The art museum at Pepperdine University looks like a modern medieval carnival, both delightful and haunted. Kids are sure to love it. Cutouts of life-size angels hover near the high ceiling. Lower, serried ranks of framed pictures resemble illuminated manuscript pages. In mid-gallery stands a colorful wood tableau of the Mad Hatter's tea party.
Wait a minute. "Alice in Wonderland" isn't medieval. That's right, and neither is the guy who made all this, DeLoss McGraw. A longtime, scantly noticed Southland artist in his mid-50s, he's finally accorded appropriate exposure in a 80-work traveling survey put together for the Scottsdale Center for the Arts by its curator Debra L. Hopkins.
"DeLoss McGraw: As a Poem, So Is a Picture" is an installation-cum-exhibition by an artist particularly devoted to literature. The subtitle, derived from the Roman poet Horace, recalls an ancient equation between pictures and verse. McGraw's work is inspired by writing, but he's not an illustrator.
The "Alice" tableau, for instance, bears no resemblance to John Tenniel's classic drawings. If it looks like anything else, it might be one of David Hockney's opera sets. McGraw is particularly inventive with characters seated around the table, such as Alice, the March Hare, the Dormouse and the Cheshire Cat. Figures fuse with chairs. Alice's head forms the back of one. In others, arms represent both chair and person with hands added. The device wonderfully evokes the unstable reality of Carroll's world. The whole piece tickles a wish to see more such inventive sculpture by this artist mainly known for works on paper.
McGraw is one of those chaps who achieves distinction by Osterizing such a variety of sources that he winds up looking like himself. Whiffs of Giotto, Chagall, Klee and Richard Lindner blend with a generic look of children's art, producing a new scent. The artist's pictorial naivete might be too coy if it weren't contradicted by a sophisticated sense of color and juicy handling.
Similarly, McGraw's visual suites are drawn from literary sources as wildly mismatched as William Blake, Mary Shelley, Gabriel Garcia Marquez, John Steinbeck and Woody Guthrie. That's rather formidable company when you consider that Blake was his own artist and everybody else's prose is very visual. How does McGraw deal with that?

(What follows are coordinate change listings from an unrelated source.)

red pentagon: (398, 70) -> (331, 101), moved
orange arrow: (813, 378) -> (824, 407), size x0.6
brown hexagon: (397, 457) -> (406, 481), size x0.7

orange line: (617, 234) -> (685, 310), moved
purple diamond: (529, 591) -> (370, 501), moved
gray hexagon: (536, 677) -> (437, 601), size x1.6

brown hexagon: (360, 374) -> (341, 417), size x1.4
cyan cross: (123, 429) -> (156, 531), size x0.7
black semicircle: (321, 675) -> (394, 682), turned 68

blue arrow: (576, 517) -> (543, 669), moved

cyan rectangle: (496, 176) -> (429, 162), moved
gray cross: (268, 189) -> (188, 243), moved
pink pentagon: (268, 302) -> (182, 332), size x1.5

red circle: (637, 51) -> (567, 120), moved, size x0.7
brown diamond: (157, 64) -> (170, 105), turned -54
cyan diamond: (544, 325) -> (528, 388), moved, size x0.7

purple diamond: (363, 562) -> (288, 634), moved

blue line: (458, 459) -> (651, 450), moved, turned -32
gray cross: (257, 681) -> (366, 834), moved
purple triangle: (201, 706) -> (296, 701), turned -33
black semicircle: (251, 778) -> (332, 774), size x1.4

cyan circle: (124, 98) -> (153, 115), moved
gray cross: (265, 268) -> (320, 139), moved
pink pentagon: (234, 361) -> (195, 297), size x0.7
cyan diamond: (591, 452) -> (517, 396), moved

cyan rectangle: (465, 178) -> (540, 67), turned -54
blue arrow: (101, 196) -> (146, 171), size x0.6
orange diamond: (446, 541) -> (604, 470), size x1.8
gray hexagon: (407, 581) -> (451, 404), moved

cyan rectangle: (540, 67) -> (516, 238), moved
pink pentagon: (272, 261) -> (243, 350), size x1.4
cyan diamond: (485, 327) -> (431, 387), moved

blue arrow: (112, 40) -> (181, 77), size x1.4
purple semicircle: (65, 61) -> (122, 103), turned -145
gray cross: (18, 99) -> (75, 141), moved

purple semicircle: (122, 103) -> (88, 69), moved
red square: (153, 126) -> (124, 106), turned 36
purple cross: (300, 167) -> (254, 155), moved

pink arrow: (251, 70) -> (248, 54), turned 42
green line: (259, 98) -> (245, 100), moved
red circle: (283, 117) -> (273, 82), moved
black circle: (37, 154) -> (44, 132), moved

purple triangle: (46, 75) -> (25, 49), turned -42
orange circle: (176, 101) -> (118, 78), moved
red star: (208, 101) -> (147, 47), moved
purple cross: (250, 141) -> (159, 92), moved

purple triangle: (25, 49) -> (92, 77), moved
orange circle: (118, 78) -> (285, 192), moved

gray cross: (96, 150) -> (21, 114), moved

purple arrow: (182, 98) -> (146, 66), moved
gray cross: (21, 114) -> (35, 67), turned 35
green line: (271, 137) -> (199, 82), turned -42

Easy. On evidence, the artist practices what Salvador Dali called "paranoid criticism"--that is, he personalizes his sources to match his own experience. Guthrie and McGraw, for example, share the hometown of Okemah, Okla. Steinbeck's masterpiece "The Grapes of Wrath" is, of course, about Oklahomans migrating to California. McGraw did likewise, studying at local schools and teaching at UC San Diego until he quit to make art full time in 1983.
The result of McGraw's Steinbeck-Guthrie musings is a suite called "Rambling Shoe" and a limited-edition book, "Hard Traveling." They blend the literary sources with the artist's own life and memories of his granddad in hard times, resulting in such images as "The Mocking of the Okie--After Giotto."
McGraw collaborates with contemporary poets. He and Pulitzer Prize winner W.D. Snodgrass have a long friendship that has brought forth such works as "The Death of Cock Robin." Poet and artist share a fey surface with dark undertones, so there are nice cross-disciplinary harmonics.
At UC San Diego, McGraw hooked up with writer and English professor Bart Thurber on a fizzled project to turn "Frankenstein" into an opera. One resulting image depicts Shelley as an angel holding Blake's face in her hands. He looks startled if not scared. The title is odd--"Mary Touches William Blake Without Sensuality."
McGraw's admiration for Blake produced a tour de force wall-size picture that seems related. The gold-ground composition shows a flying angel placed ambiguously between a delicate maiden and a strapping red-headed boar (pun surely intended). The title, "Interruption," seems to explain the action. It also acts as a reminder that McGraw's art rarely expresses passion. Exceptions go unconsummated.
At the same time, virtually every work is about confrontation. Figures of adults and children, angels and monsters, clowns and saints face one another, rarely touching, as if frozen. McGraw's people are weightless and without substance. An art that clings to childhood purity bespeaks something missed and is poignant.
An exhibition about the love of literature deserves a well-written catalog. This one is smart, affectionate, funny and devoid of artspeak. It includes contributions by the curator, McGraw's collaborators, America's poet laureate Robert Pinsky and writer Garrett White, as well as critics Robert L. Pincus of the San Diego Union-Tribune and Leah Ollman, who writes art reviews for The Times.